For this exercise, copy each line of the records that contains the word "Jahr".

Saved entries:
+++

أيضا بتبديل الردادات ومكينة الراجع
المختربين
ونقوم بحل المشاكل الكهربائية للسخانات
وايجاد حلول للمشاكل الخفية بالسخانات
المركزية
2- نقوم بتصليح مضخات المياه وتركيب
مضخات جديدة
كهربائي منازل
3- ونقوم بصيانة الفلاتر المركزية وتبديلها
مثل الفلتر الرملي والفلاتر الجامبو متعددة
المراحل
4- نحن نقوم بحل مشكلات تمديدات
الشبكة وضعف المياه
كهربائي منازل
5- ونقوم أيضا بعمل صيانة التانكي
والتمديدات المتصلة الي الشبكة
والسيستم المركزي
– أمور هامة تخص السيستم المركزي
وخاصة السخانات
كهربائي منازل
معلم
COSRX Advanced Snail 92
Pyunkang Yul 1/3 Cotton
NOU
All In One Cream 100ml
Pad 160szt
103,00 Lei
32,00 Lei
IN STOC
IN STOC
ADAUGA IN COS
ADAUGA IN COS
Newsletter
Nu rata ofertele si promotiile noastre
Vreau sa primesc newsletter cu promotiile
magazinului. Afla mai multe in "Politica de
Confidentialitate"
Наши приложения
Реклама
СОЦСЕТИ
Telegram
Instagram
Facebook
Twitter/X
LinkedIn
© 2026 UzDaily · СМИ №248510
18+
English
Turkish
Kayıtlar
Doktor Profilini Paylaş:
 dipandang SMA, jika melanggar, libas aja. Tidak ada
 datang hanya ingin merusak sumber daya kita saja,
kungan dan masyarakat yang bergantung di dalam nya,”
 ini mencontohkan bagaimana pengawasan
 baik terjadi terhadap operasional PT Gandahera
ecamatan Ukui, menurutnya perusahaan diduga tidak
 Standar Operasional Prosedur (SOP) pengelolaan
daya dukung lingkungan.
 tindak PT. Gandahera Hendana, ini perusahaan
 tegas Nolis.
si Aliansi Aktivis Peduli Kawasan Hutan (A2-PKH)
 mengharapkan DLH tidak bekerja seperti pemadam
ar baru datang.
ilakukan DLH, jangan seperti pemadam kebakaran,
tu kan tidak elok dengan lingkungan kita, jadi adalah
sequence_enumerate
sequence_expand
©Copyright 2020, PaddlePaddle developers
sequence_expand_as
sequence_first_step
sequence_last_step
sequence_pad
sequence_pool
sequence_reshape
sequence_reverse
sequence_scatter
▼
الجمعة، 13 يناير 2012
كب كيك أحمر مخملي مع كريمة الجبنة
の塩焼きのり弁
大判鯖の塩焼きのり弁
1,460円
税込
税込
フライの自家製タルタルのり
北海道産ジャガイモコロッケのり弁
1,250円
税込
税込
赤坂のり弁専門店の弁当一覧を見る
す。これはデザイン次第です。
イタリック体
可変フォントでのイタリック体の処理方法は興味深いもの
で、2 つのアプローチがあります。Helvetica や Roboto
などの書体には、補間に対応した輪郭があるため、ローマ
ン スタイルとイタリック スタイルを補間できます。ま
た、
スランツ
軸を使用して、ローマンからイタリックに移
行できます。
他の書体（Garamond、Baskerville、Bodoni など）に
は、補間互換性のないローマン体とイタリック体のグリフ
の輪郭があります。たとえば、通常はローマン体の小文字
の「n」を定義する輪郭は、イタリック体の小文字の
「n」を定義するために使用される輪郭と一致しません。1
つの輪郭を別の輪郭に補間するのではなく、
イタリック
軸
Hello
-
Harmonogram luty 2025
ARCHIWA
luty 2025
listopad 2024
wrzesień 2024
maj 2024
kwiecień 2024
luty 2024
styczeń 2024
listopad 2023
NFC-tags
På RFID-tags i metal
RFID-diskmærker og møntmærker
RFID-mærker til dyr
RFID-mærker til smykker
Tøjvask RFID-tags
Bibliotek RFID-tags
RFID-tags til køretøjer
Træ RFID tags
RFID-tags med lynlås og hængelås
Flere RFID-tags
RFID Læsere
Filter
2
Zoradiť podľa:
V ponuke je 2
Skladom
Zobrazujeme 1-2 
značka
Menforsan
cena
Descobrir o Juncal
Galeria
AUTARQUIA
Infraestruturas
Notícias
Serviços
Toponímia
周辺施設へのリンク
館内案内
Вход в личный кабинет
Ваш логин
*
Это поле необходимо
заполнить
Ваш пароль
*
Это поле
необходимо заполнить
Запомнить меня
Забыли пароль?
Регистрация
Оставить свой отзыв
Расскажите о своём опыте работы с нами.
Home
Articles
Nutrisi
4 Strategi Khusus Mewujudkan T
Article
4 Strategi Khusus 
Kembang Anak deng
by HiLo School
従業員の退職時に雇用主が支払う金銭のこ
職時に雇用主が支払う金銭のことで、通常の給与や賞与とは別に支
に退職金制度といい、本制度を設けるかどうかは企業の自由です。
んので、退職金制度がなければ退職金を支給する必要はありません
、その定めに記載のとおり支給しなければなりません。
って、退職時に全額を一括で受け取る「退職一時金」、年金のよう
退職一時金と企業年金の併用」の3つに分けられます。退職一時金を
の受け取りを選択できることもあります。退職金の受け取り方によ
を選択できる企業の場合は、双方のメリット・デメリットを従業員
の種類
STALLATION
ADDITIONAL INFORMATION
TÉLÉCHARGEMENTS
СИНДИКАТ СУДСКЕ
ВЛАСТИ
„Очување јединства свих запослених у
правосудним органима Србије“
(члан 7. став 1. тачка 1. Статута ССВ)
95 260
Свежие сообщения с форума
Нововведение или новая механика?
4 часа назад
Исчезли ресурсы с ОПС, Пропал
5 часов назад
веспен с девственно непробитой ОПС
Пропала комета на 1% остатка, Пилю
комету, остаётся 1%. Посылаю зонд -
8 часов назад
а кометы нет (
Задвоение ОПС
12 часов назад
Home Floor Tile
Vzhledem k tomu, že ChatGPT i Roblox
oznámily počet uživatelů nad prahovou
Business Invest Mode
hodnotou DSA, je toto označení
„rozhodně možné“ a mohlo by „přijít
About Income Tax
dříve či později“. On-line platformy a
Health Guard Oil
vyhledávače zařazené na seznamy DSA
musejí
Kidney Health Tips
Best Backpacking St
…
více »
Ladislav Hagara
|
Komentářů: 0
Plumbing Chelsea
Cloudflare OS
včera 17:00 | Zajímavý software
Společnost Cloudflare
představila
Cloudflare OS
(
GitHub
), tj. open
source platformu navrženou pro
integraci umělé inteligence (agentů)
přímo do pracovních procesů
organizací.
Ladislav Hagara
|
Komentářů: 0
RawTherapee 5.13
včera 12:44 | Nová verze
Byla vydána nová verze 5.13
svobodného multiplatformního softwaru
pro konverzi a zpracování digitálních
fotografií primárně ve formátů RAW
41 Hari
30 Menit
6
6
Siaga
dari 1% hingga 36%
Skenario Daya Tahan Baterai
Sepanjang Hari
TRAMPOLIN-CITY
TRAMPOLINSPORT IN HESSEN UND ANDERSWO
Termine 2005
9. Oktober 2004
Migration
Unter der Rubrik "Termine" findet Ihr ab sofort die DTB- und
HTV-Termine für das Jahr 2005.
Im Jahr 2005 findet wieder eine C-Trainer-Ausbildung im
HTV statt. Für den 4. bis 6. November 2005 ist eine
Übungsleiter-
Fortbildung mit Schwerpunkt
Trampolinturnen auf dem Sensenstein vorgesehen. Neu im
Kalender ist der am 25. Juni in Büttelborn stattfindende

+++

### Response to this task
HTV-Termine für das Jahr 2005.
Im Jahr 2005 findet wieder eine C-Trainer-Ausbildung im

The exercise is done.